5.3. Case Implications for Old Residential District Retrofit

In the context of aging residential districts, characterized by outdated construction, suboptimal orientation, and variable block layouts, the explainable performance of GNNs holds direct engineering significance. The models facilitate the implementation of more targeted retrofit strategies, thereby ensuring the optimal utilization of limited resources by accurately identifying the spatial drivers of energy inefficiency (e.g., poor orientation or excessive compactness). The interpretability of feature importance (e.g., which edge attributes dominate in a given district) supports the transparent prioritization of interventions. Furthermore, the capacity of the models to generalize across districts of differing morphological types suggests that a single, well-calibrated GNN framework has the potential to serve as a robust tool for retrofit planning across diverse urban settings, ranging from grid-like historic cores to fragmented estate districts.
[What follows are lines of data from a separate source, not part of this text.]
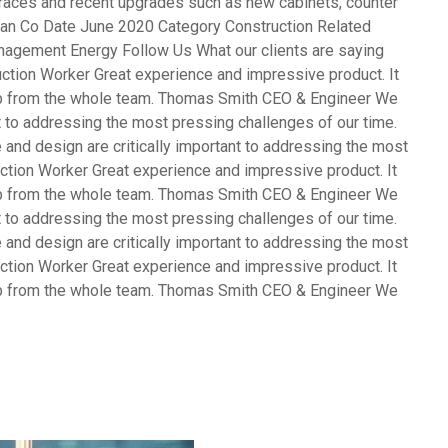
terraces and recent upgrades such as new cabinets, counter
opean Co Date June 2020 Category Construction Related
agement Energy Follow Us What our clients are saying
ction Worker Great experience and impressive product. It
ob from the whole team. Thomas Smith CEO & Engineer We
nt to addressing the most pressing challenges of our time.
and design are critically important to addressing the most
ction Worker Great experience and impressive product. It
ob from the whole team. Thomas Smith CEO & Engineer We
nt to addressing the most pressing challenges of our time.
and design are critically important to addressing the most
ction Worker Great experience and impressive product. It
ob from the whole team. Thomas Smith CEO & Engineer We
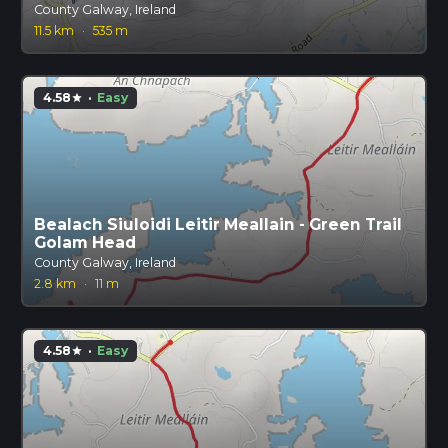
County Galway, Ireland
11.5 km
·
535 m
4.58
·
Easy
star
Bealach Siuloidi Leitir Meallain - Green Trail
Golam Head
County Galway, Ireland
2.8 km
·
11 m
4.58
·
Easy
star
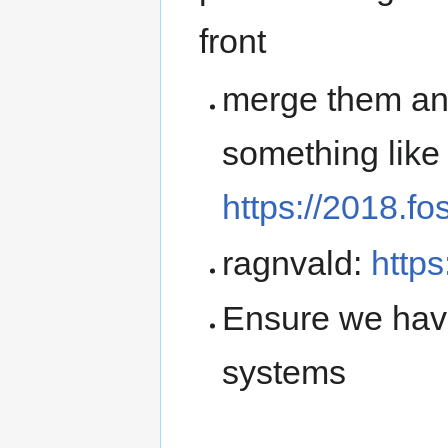
front
merge them an
something like
https://2018.fo
ragnvald:
https
Ensure we have
systems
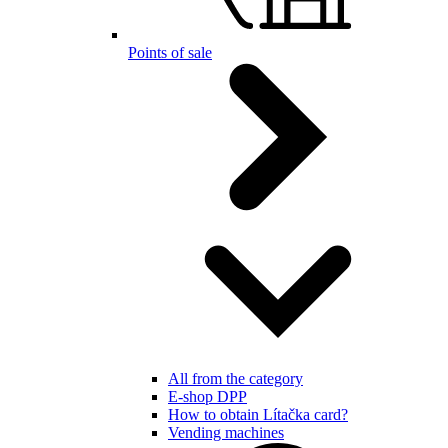
Points of sale
All from the category
E-shop DPP
How to obtain Lítačka card?
Vending machines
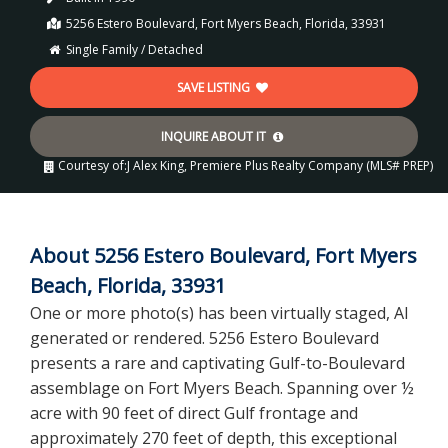
5256 Estero Boulevard, Fort Myers Beach, Florida, 33931
Single Family / Detached
SAVE LISTING
INQUIRE ABOUT IT
Courtesy of:
J Alex King, Premiere Plus Realty Company (MLS# PREP)
About 5256 Estero Boulevard, Fort Myers
Beach, Florida, 33931
One or more photo(s) has been virtually staged, AI
generated or rendered. 5256 Estero Boulevard
presents a rare and captivating Gulf-to-Boulevard
assemblage on Fort Myers Beach. Spanning over ½
acre with 90 feet of direct Gulf frontage and
approximately 270 feet of depth, this exceptional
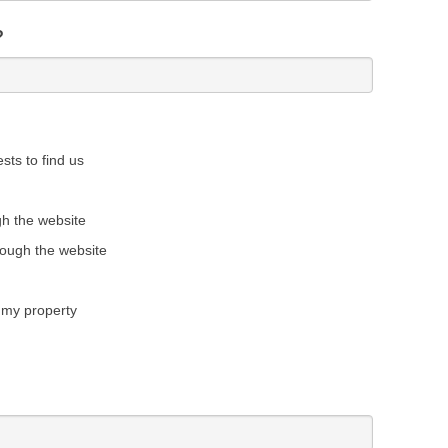
?
sts to find us
gh the website
rough the website
 my property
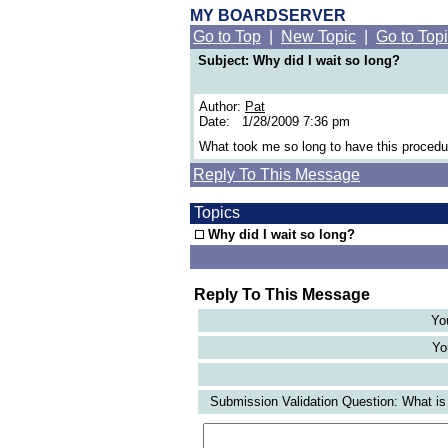
MY BOARDSERVER
Go to Top
|
New Topic
|
Go to Top
Subject: Why did I wait so long?
Author:
Pat
Date: 1/28/2009 7:36 pm
What took me so long to have this proced
Reply To This Message
Topics
Why did I wait so long?
Reply To This Message
Yo
Yo
Submission Validation Question: What is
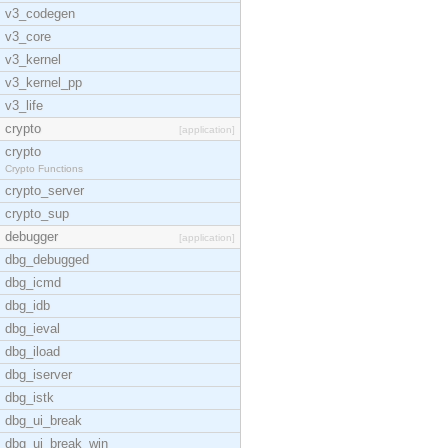
v3_codegen
v3_core
v3_kernel
v3_kernel_pp
v3_life
crypto
[application]
crypto
Crypto Functions
crypto_server
crypto_sup
debugger
[application]
dbg_debugged
dbg_icmd
dbg_idb
dbg_ieval
dbg_iload
dbg_iserver
dbg_istk
dbg_ui_break
dbg_ui_break_win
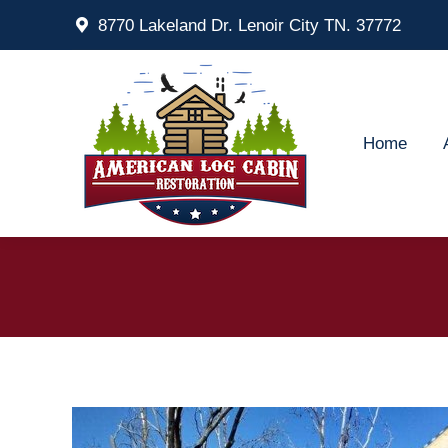
8770 Lakeland Dr. Lenoir City TN. 37772
Home
Ab
Home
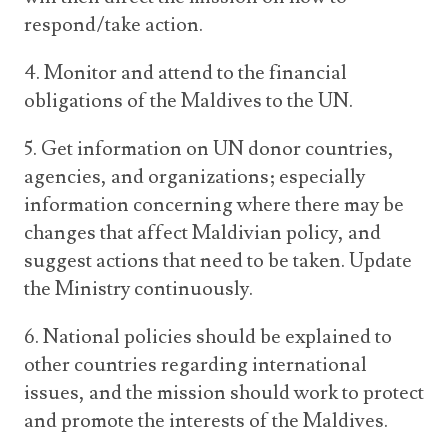
respond/take action.
4. Monitor and attend to the financial
obligations of the Maldives to the UN.
5. Get information on UN donor countries,
agencies, and organizations; especially
information concerning where there may be
changes that affect Maldivian policy, and
suggest actions that need to be taken. Update
the Ministry continuously.
6. National policies should be explained to
other countries regarding international
issues, and the mission should work to protect
and promote the interests of the Maldives.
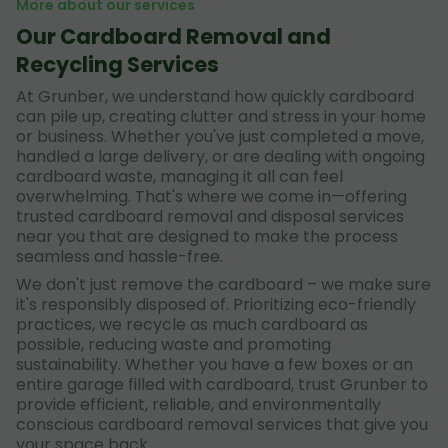
More about our services
Our Cardboard Removal and
Recycling Services
At Grunber, we understand how quickly cardboard
can pile up, creating clutter and stress in your home
or business. Whether you've just completed a move,
handled a large delivery, or are dealing with ongoing
cardboard waste, managing it all can feel
overwhelming. That's where we come in—offering
trusted cardboard removal and disposal services
near you that are designed to make the process
seamless and hassle-free.
We don't just remove the cardboard – we make sure
it's responsibly disposed of. Prioritizing eco-friendly
practices, we recycle as much cardboard as
possible, reducing waste and promoting
sustainability. Whether you have a few boxes or an
entire garage filled with cardboard, trust Grunber to
provide efficient, reliable, and environmentally
conscious cardboard removal services that give you
your space back.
5.4. Limitations and Future Work

Despite the encouraging outcomes, it is imperative to acknowledge the limitations that require consideration. Firstly, the analysis is based on a limited number of districts, and the underlying building energy data may not capture all operational and behavioral factors influencing real-world consumption. Specifically, this study relies on synthetic EUI values generated via physics-based simulation for training and evaluation purposes. While this approach facilitates controlled benchmarking and supports generalization analysis, it presents a notable limitation in northern China, where district heating is supplied centrally and electrical submetering does not accurately reflect heating or cooling loads. Consequently, real-world energy use patterns, particularly those associated with heating, may not be accurately reflected in the simulation outputs. Building envelope calibration has been performed in related research, with measured indoor temperature data to estimate infiltration and insulation parameters [5]. However, the calibration of these instruments is not the primary focus of this study, which is, instead, centered on methodological development. Nevertheless, the present study does not explicitly address uncertainty quantification for the simulated EUI or model predictions, as uncertainty estimation is inherently limited in deterministic physics-based simulations. However, it is acknowledged that rigorous uncertainty quantification is essential for real-world UBEM applications using measured energy data. Thorough uncertainty quantification must account for model errors, parameter variability, and measurement noise. It is anticipated that forthcoming research will place a premium on integrating uncertainty estimation methods to enhance the robustness and reliability of model outcomes in practical deployment scenarios.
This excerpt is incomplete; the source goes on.